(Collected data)
=== Section Start ===

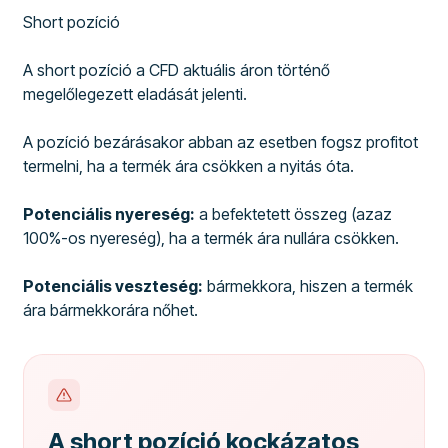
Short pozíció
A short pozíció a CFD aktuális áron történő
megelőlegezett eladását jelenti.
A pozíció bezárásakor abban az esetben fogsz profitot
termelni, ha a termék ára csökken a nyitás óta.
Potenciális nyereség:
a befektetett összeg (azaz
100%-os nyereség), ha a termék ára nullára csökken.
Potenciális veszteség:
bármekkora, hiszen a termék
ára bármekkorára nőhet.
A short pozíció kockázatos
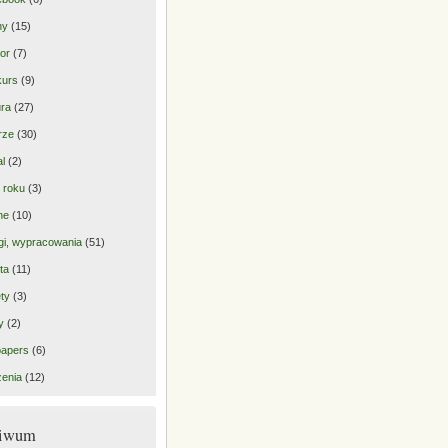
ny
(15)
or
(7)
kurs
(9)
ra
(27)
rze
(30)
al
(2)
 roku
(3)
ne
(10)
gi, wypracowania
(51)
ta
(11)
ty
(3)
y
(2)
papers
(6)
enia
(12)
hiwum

=== Section End ===
=== Section Start ===

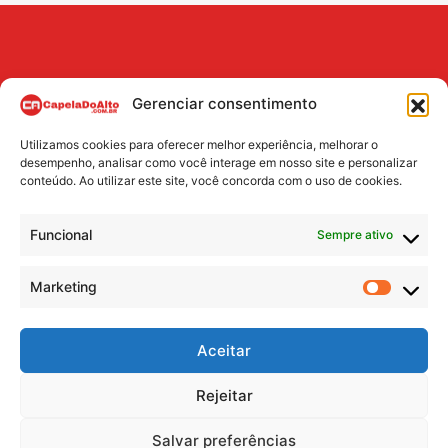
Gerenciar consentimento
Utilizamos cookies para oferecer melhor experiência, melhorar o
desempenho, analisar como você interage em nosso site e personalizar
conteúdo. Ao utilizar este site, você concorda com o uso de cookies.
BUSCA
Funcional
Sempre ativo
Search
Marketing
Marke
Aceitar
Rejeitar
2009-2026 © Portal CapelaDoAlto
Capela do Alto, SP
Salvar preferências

=== Section End ===

### Your objective
When the word "site" occurs in a line above, list that line.

### Written response
desempenho, analisar como você interage em nosso site e personalizar
conteúdo. Ao utilizar este site, você concorda com o uso de cookies.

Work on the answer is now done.